- **Work instruction**:
Spot each line in the records below where the word "IdeaProjects" occurs, then copy it.

- **Records to use**:
____________________

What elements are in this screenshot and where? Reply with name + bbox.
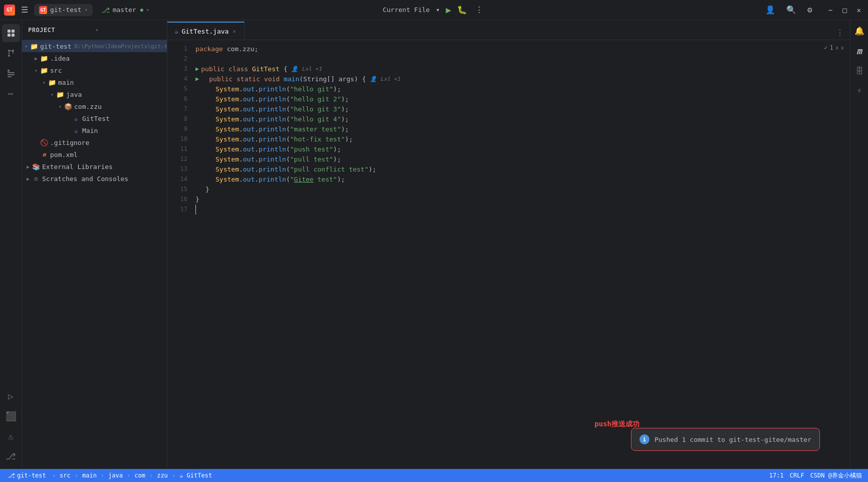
notification-text: Pushed 1 commit to git-test-gitee/master <box>655 436 811 443</box>
tree-item-pom[interactable]: ▶ m pom.xml <box>22 148 167 160</box>
tree-arrow-git-test: ▾ <box>22 42 30 50</box>
code-line-7: System.out.println("hello git 3"); <box>195 104 850 114</box>
svg-rect-11 <box>8 76 12 77</box>
project-badge[interactable]: GT git-test ▾ <box>34 4 93 16</box>
status-position[interactable]: 17:1 <box>769 472 784 479</box>
editor-wrapper: 1 2 3 4 5 6 7 8 9 10 11 12 13 14 15 16 1 <box>167 40 850 469</box>
activity-vcs-icon[interactable] <box>2 44 20 62</box>
tree-label-gittest: GitTest <box>82 115 110 122</box>
activity-project-icon[interactable] <box>2 24 20 42</box>
tree-item-idea[interactable]: ▶ 📁 .idea <box>22 52 167 64</box>
tree-item-gitignore[interactable]: ▶ 🚫 .gitignore <box>22 136 167 148</box>
title-bar-center: Current File ▾ ▶ 🐛 ⋮ <box>383 3 486 17</box>
activity-run-icon[interactable]: ▷ <box>2 387 20 405</box>
branch-dropdown-icon: ▾ <box>146 7 149 13</box>
activity-git-icon[interactable]: ⎇ <box>2 447 20 465</box>
status-breadcrumb-gittest: ☕ GitTest <box>179 472 212 479</box>
code-line-14: System.out.println("Gitee test"); <box>195 175 850 185</box>
tree-item-main[interactable]: ▾ 📁 main <box>22 76 167 88</box>
tree-item-mainclass[interactable]: ▶ ☕ Main <box>22 124 167 136</box>
svg-rect-1 <box>12 30 15 33</box>
checkmark-up-icon[interactable]: ∧ <box>835 45 839 51</box>
sidebar: Project ▾ ▾ 📁 git-test D:\Python\IdeaPro… <box>22 20 167 469</box>
right-icon-notifications[interactable]: 🔔 <box>852 24 866 38</box>
tree-item-java[interactable]: ▾ 📁 java <box>22 88 167 100</box>
line-num-9: 9 <box>184 124 187 134</box>
tree-label-mainclass: Main <box>82 127 98 134</box>
code-line-2 <box>195 54 850 64</box>
search-button[interactable]: 🔍 <box>784 3 798 17</box>
right-icon-maven[interactable]: ⚡ <box>855 84 864 97</box>
line-num-11: 11 <box>180 144 187 154</box>
tab-gittest[interactable]: ☕ GitTest.java ✕ <box>167 22 245 40</box>
main-layout: ⋯ ▷ ⬛ ⚠ ⎇ Project ▾ ▾ 📁 git-test D:\Pyth… <box>0 20 868 469</box>
debug-button[interactable]: 🐛 <box>457 5 467 15</box>
project-dropdown-icon: ▾ <box>85 7 88 13</box>
push-success-overlay: push推送成功 <box>594 420 639 429</box>
activity-more-icon[interactable]: ⋯ <box>2 84 20 102</box>
tree-path-git-test: D:\Python\IdeaProjects\git-test <box>75 43 167 50</box>
branch-status-dot: ● <box>140 7 143 13</box>
status-sep-2: › <box>75 472 78 479</box>
tree-item-git-test[interactable]: ▾ 📁 git-test D:\Python\IdeaProjects\git-… <box>22 40 167 52</box>
tree-label-ext-libs: External Libraries <box>42 163 113 171</box>
checkmark-icon: ✓ <box>824 44 827 51</box>
code-line-10: System.out.println("hot-fix test"); <box>195 134 850 144</box>
status-breadcrumb-com: com <box>134 472 145 479</box>
branch-badge[interactable]: ⎇ master ● ▾ <box>97 4 154 16</box>
editor-area: ☕ GitTest.java ✕ ⋮ 1 2 3 4 5 6 7 8 <box>167 20 850 469</box>
minimize-button[interactable]: − <box>825 5 835 15</box>
activity-terminal-icon[interactable]: ⬛ <box>2 407 20 425</box>
tree-item-ext-libs[interactable]: ▶ 📚 External Libraries <box>22 160 167 173</box>
sidebar-header: Project ▾ <box>22 20 167 40</box>
line-num-2: 2 <box>184 54 187 64</box>
line-num-4: 4 <box>184 74 187 84</box>
tab-bar-end: ⋮ <box>834 26 850 40</box>
branch-name: master <box>113 6 136 14</box>
activity-structure-icon[interactable] <box>2 64 20 82</box>
title-bar-right: 👤 🔍 ⚙ − □ ✕ <box>763 3 864 17</box>
run-gutter-4[interactable]: ▶ <box>195 74 199 84</box>
code-editor[interactable]: 1 2 3 4 5 6 7 8 9 10 11 12 13 14 15 16 1 <box>167 40 850 469</box>
maximize-button[interactable]: □ <box>839 5 849 15</box>
checkmark-area: ✓ 1 ∧ ∨ <box>824 44 844 51</box>
line-num-8: 8 <box>184 114 187 124</box>
run-gutter-3[interactable]: ▶ <box>195 64 199 74</box>
status-encoding[interactable]: CRLF <box>790 472 804 479</box>
package-icon-com-zzu: 📦 <box>64 102 72 110</box>
run-button[interactable]: ▶ <box>446 5 451 15</box>
line-num-17: 17 <box>180 205 187 215</box>
hamburger-button[interactable]: ☰ <box>19 3 30 17</box>
status-branch-icon: ⎇ <box>8 472 15 479</box>
code-line-4: ▶ public static void main(String[] args)… <box>195 74 850 84</box>
svg-point-4 <box>8 50 10 52</box>
checkmark-down-icon[interactable]: ∨ <box>840 45 844 51</box>
right-icon-database[interactable]: 🗄 <box>853 64 865 78</box>
tree-item-src[interactable]: ▾ 📁 src <box>22 64 167 76</box>
folder-icon-main: 📁 <box>48 78 56 86</box>
tree-item-scratches[interactable]: ▶ ≡ Scratches and Consoles <box>22 173 167 185</box>
activity-problems-icon[interactable]: ⚠ <box>2 427 20 445</box>
tree-item-gittest[interactable]: ▶ ☕ GitTest <box>22 112 167 124</box>
profile-button[interactable]: 👤 <box>763 3 777 17</box>
tab-more-button[interactable]: ⋮ <box>834 26 846 40</box>
code-content[interactable]: package com.zzu; ▶ public class GitTest … <box>191 40 850 469</box>
tab-label-gittest: GitTest.java <box>181 28 229 35</box>
more-options-button[interactable]: ⋮ <box>473 3 485 17</box>
line-num-3: 3 <box>184 64 187 74</box>
status-sep-1: › <box>52 472 56 479</box>
tree-label-scratches: Scratches and Consoles <box>42 175 128 183</box>
tab-close-button[interactable]: ✕ <box>232 27 237 36</box>
svg-rect-8 <box>8 70 10 72</box>
folder-icon-idea: 📁 <box>40 54 48 62</box>
line-num-15: 15 <box>180 185 187 195</box>
settings-button[interactable]: ⚙ <box>805 3 814 17</box>
folder-icon-git-test: 📁 <box>30 42 38 50</box>
scratches-icon: ≡ <box>32 175 40 183</box>
close-button[interactable]: ✕ <box>854 5 864 15</box>
right-icon-ai[interactable]: m <box>854 44 864 58</box>
tab-bar: ☕ GitTest.java ✕ ⋮ <box>167 20 850 40</box>
sidebar-dropdown-icon[interactable]: ▾ <box>96 27 161 33</box>
tree-item-com-zzu[interactable]: ▾ 📦 com.zzu <box>22 100 167 112</box>
status-branch[interactable]: ⎇ git-test <box>6 472 48 479</box>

____________________

- **Task result**:
tree-path-git-test: D:\Python\IdeaProjects\git-test <box>75 43 167 50</box>
tree-item-git-test[interactable]: ▾ 📁 git-test D:\Python\IdeaProjects\git-… <box>22 40 167 52</box>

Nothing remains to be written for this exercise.